Everyone was very gracious, at some points there was even some laughter, which was good because I was trying to make the piece a bit sarcastic. Some of the feedback helped me see that the character sounded way more angry than I had intended. All of the talk about my piece kept me thinking of ways I could improve it and as I was taking notes, new ideas were popping into my head.

And this is the point that I learned something new. Feedback is important, without it we cannot hone our craft. We will never grow as budding artists.

Of course, I have heard about the virtue of critique before, but I never truly understood its use until last night. I need an audience so my work can have a life. If what I intended did not come through than the story was not effective. It obviously needs some more work. And this is all part of the process. Nobody nails it right out of the gate. Even Mark Twain would read his work out-loud to his family, just to gauge their reactions. He was a populist and if his work did not resonate with regular people, he was not on track.

Last night I connected the idea that I had created fear of feedback just as another block to progress. I do have a lot of work ahead. Instead of feeling daunted, I am invigorated by the challenge. It brings out my healthy competitive spirit.

I did feel some intense insecurities last night. As other pieces were read aloud, I started to judge my own work as inferior. Truthfully, there was some amazing writing last night, mine was not at the top. I can see where I need to put more effort in building more imagery, mood, tone and poetry.

I was starting to listen to the “You’re not good enough voice,” when I caught myself.
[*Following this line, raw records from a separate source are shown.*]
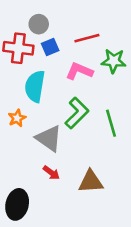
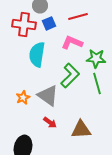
green star: (114, 61) -> (96, 58), moved
orange star: (17, 118) -> (23, 97), moved

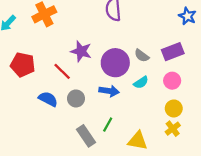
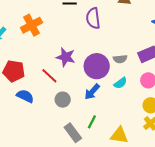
gray semicircle: (142, 56) -> (120, 59), turned -40
blue arrow: (109, 91) -> (92, 92), turned 126
blue semicircle: (48, 99) -> (25, 96), moved

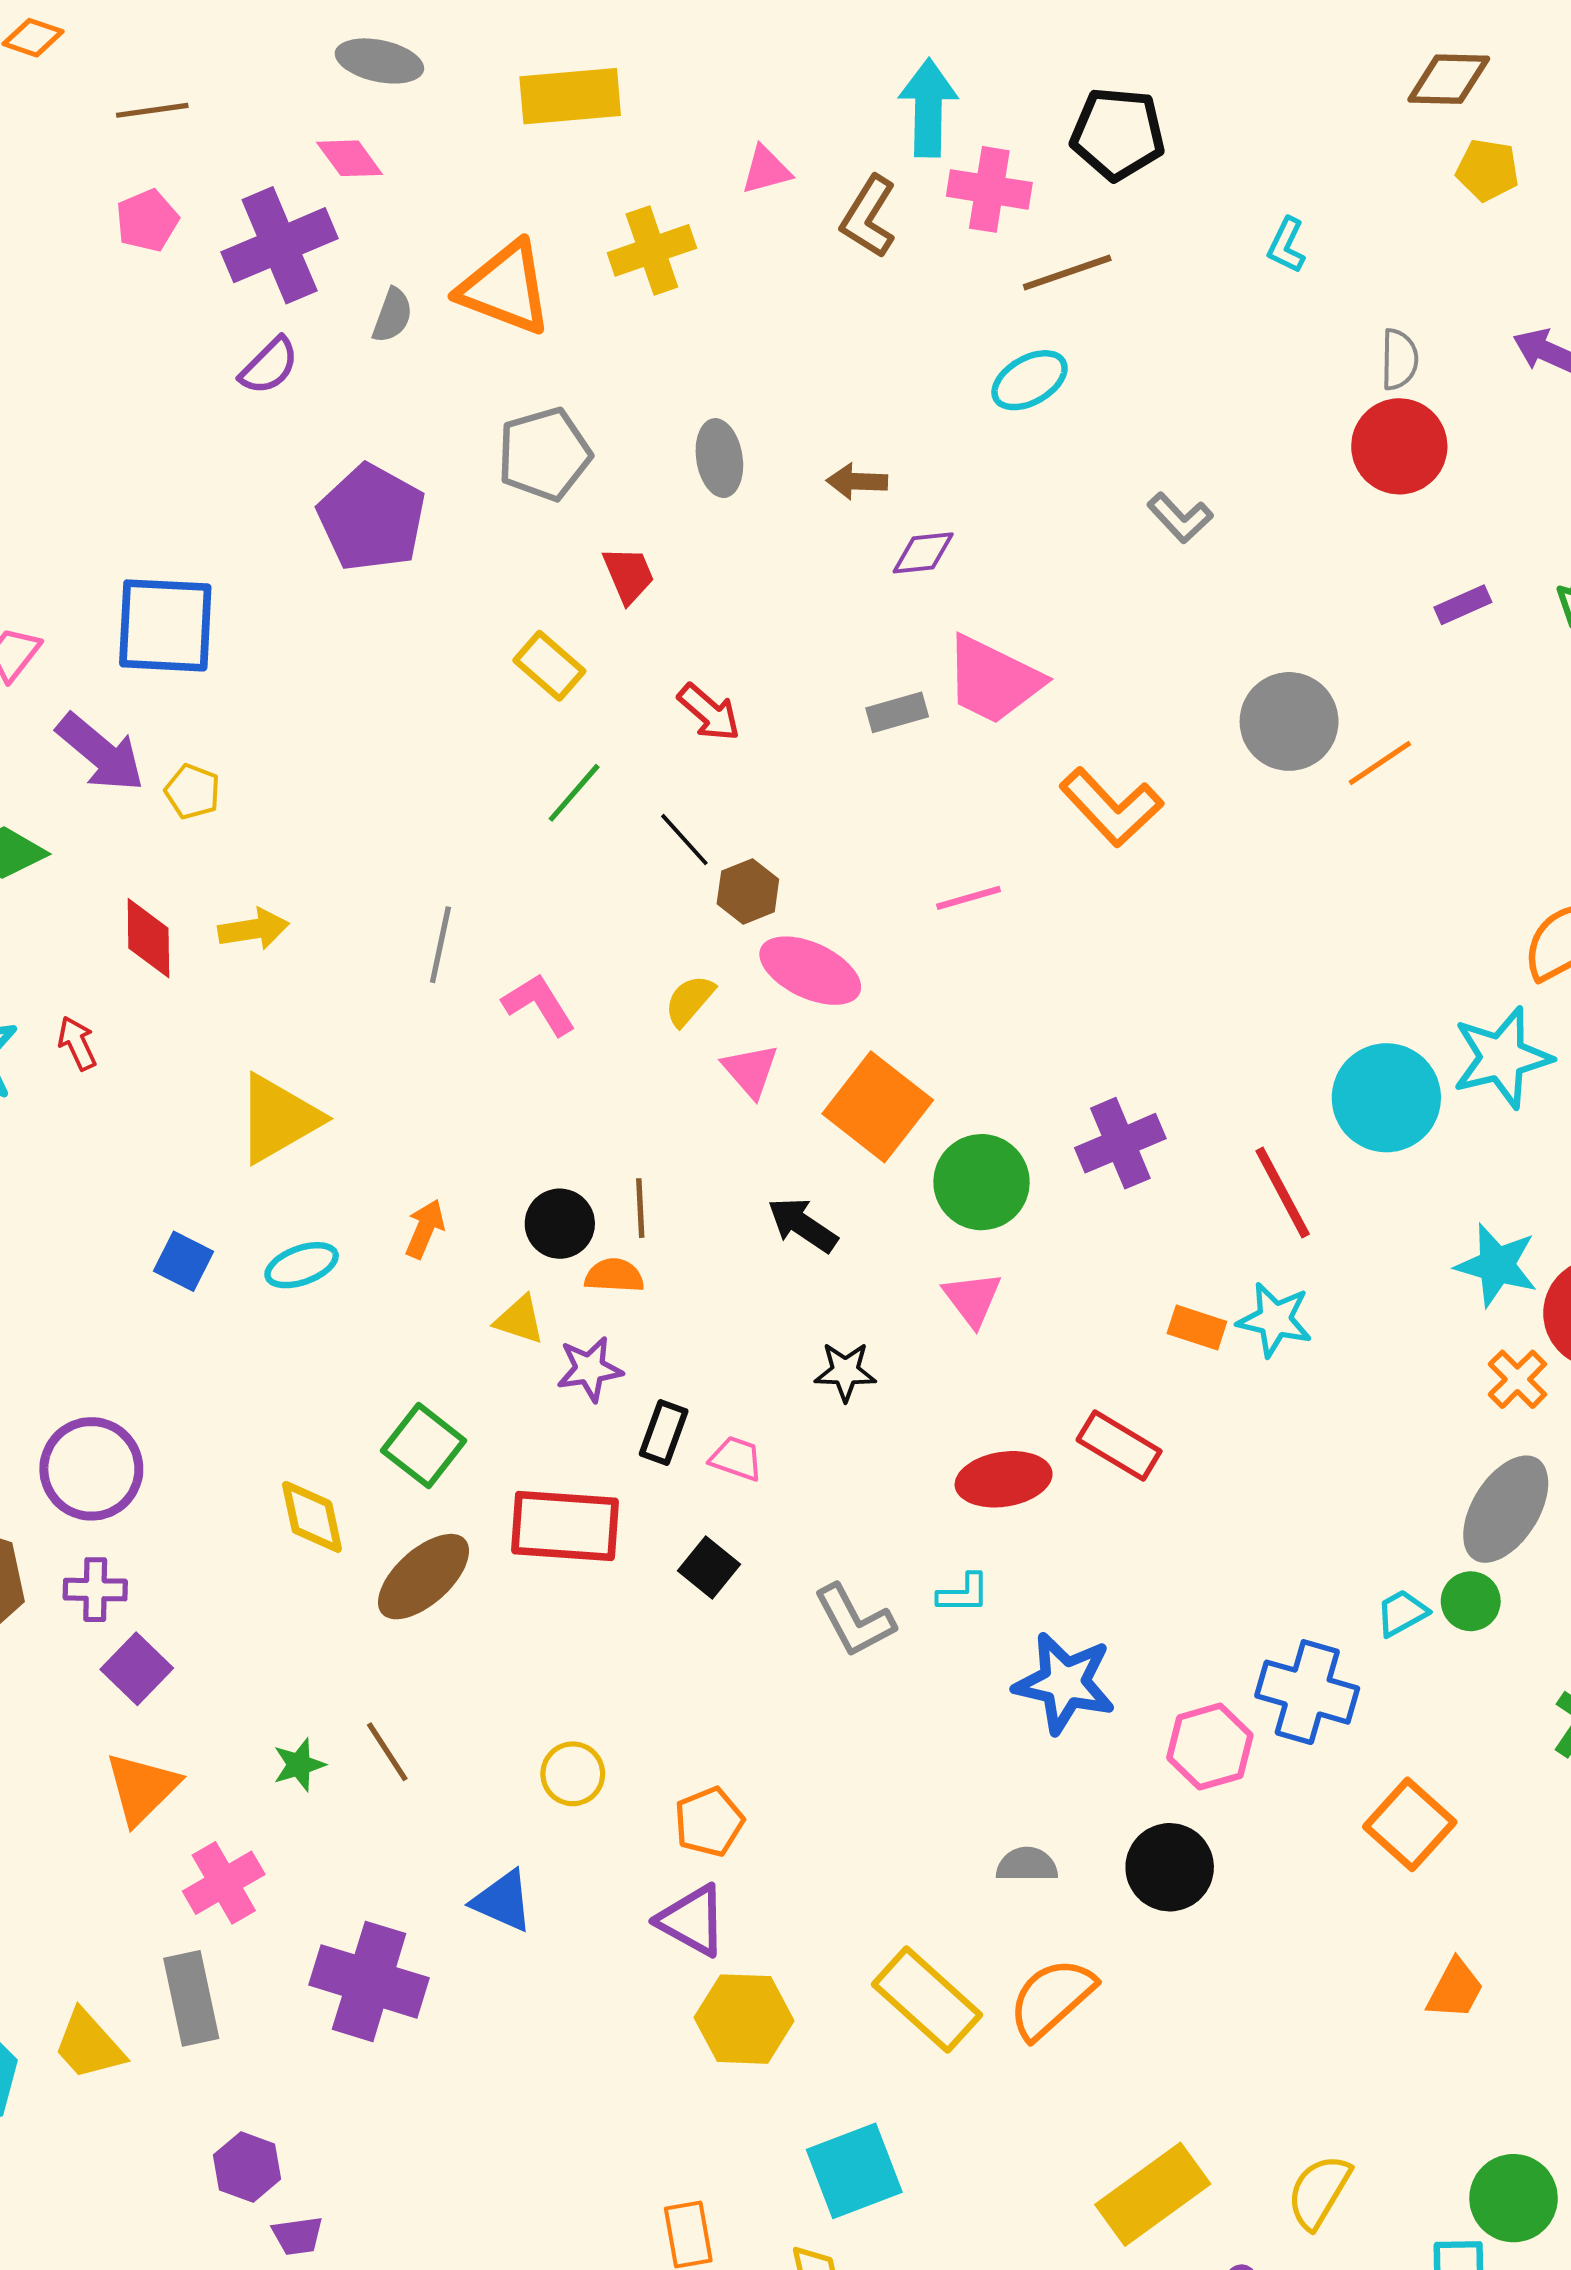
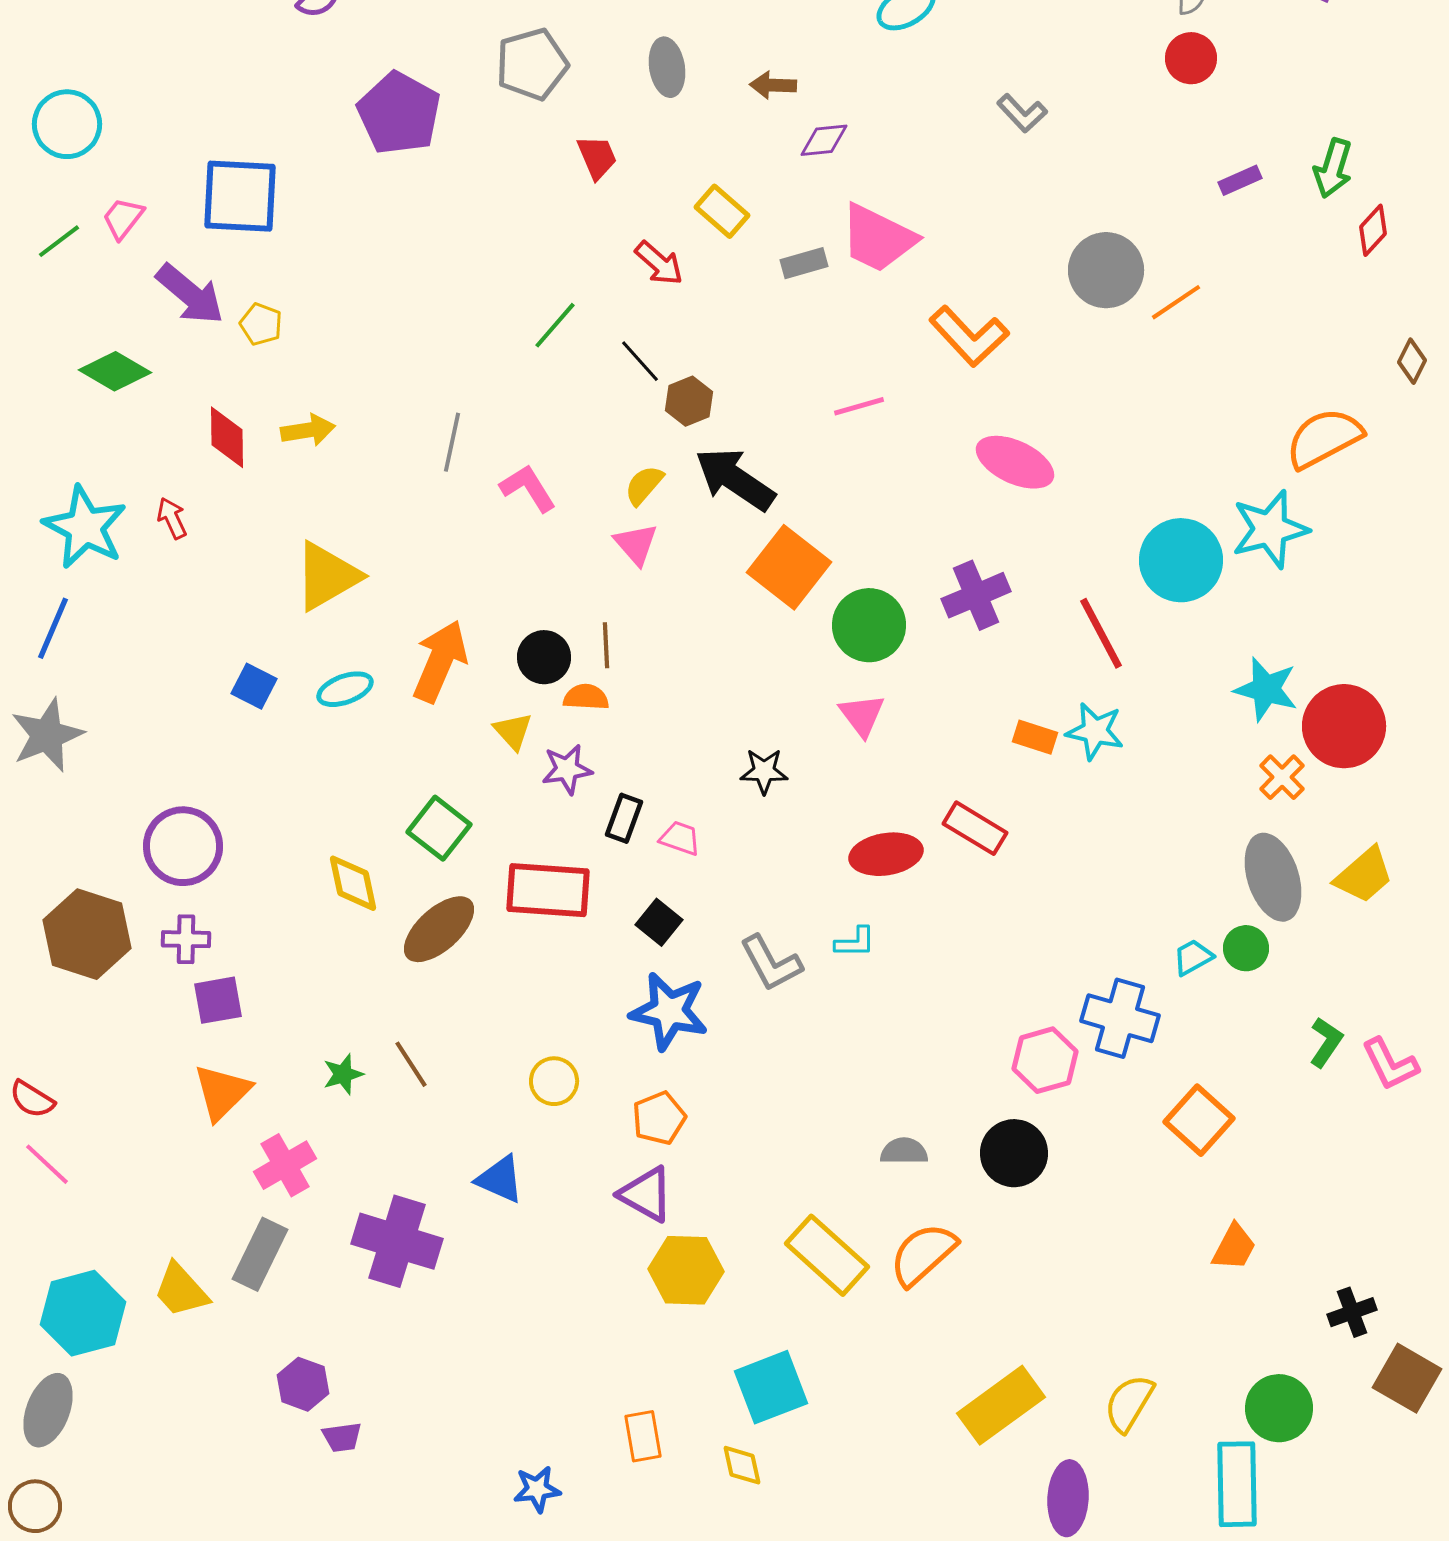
red circle: (1399, 446) -> (1191, 58), size x0.7
yellow rectangle: (549, 666) -> (722, 211), moved
pink ellipse: (810, 971) -> (1015, 462), moved
pink triangle: (751, 1071) -> (636, 544), moved
black arrow: (802, 1225) -> (735, 479), moved, size x1.5
orange arrow: (425, 1229) -> (440, 661), size x1.8
yellow triangle: (520, 1320) -> (513, 731), turned 30
gray ellipse: (1506, 1509) -> (1273, 877), turned -50
purple square: (137, 1669) -> (218, 1000), turned 36
blue star: (1065, 1683) -> (669, 1011), moved
gray rectangle: (191, 1998) -> (260, 1254), turned 38

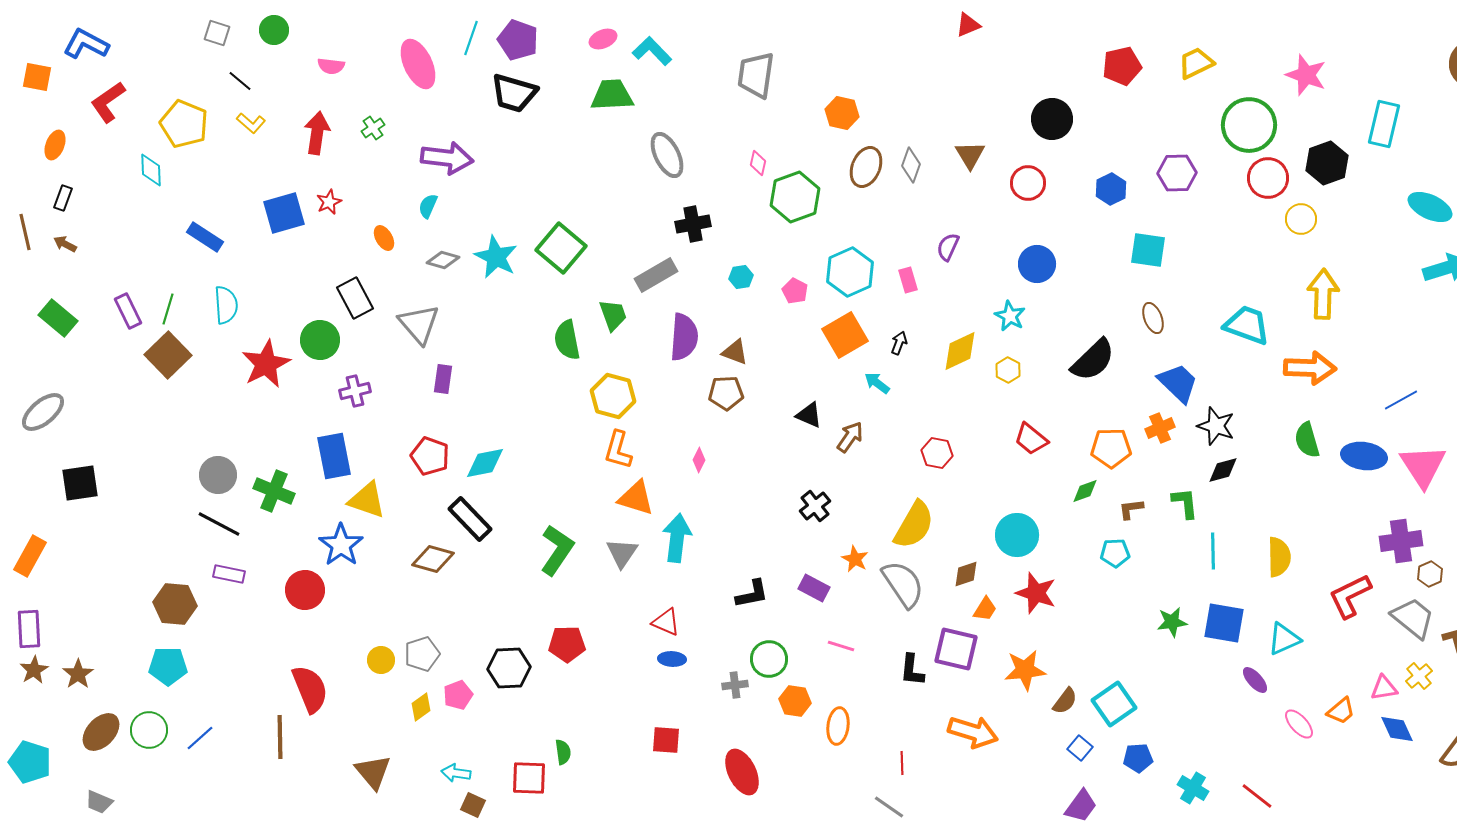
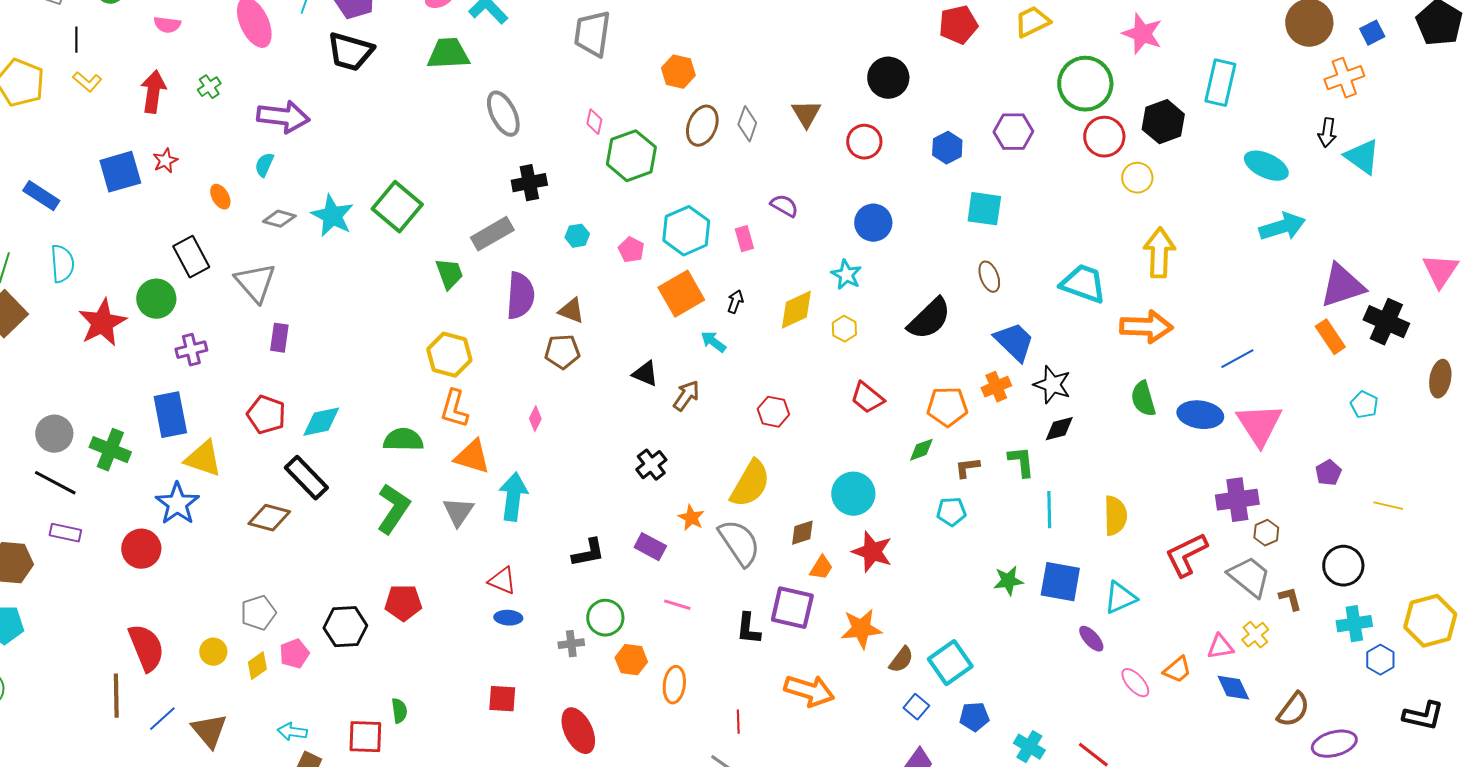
black line: (240, 81) -> (76, 40), turned 50
purple semicircle: (948, 247) -> (784, 206), turned 96
green semicircle: (567, 340) -> (403, 440), moved, turned 102
yellow circle: (381, 660) -> (213, 652), moved
blue line: (200, 738) -> (162, 719), moved

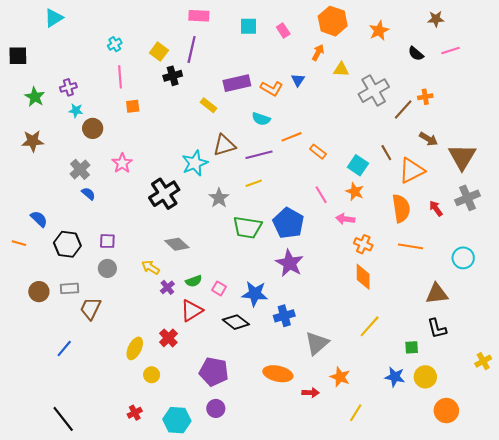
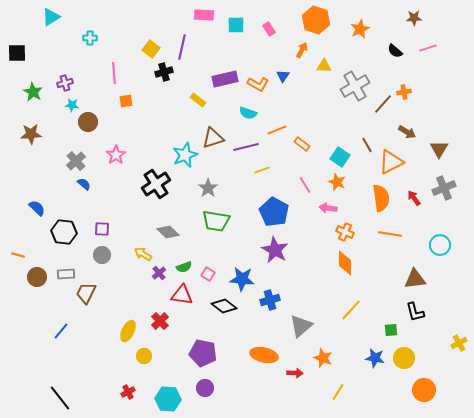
pink rectangle: (199, 16) -> (204, 15), moved
cyan cross: (115, 44) -> (90, 38), moved, turned 32
brown triangle: (462, 157) -> (439, 149), size x0.7
yellow line: (254, 183) -> (262, 170), moved
green trapezoid: (247, 227) -> (216, 221), moved
orange line: (19, 243) -> (18, 255), moved
red triangle: (192, 311) -> (182, 295), turned 40

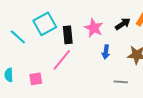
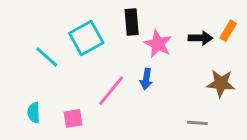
black arrow: (123, 24) -> (200, 38), turned 35
black rectangle: (68, 35) -> (132, 22), moved
blue arrow: (106, 52) -> (146, 79), moved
I remembered that I have read countless times that many authors never feel satisfied with their work and are always self-critical. I thought of one of Zadie Smith’s 10 Rules to Writing;

Resign yourself to the lifelong sadness that comes from never ­being satisfied.

It may sound depressing, but its just a sadness. At least you are not blocking yourself from trying. I was simply feeling that my work could be improved. If I apply the same lesson I JUST learned from feedback of others, to self-criticism, I should merely take note and apply the appropriate edits. So, I may need to work on some skills. I just started revisiting my passion to write. And like so many artistic endeavors, it take practice and hard work. Art can be deceptively simple to see, read, hear, eat or touch.  That simplicity is always borne out of dedication and commitment.

I learned and felt a lot last night. I am going to remain proud that I showed up to class with a completed piece. I have 9 more weeks to go, to try on new techniques, push myself and most of all have fun. The group of authors in the room were warm and inviting. I really have nothing to fear. Success for me will be to stick with it and not be defeated by old habits.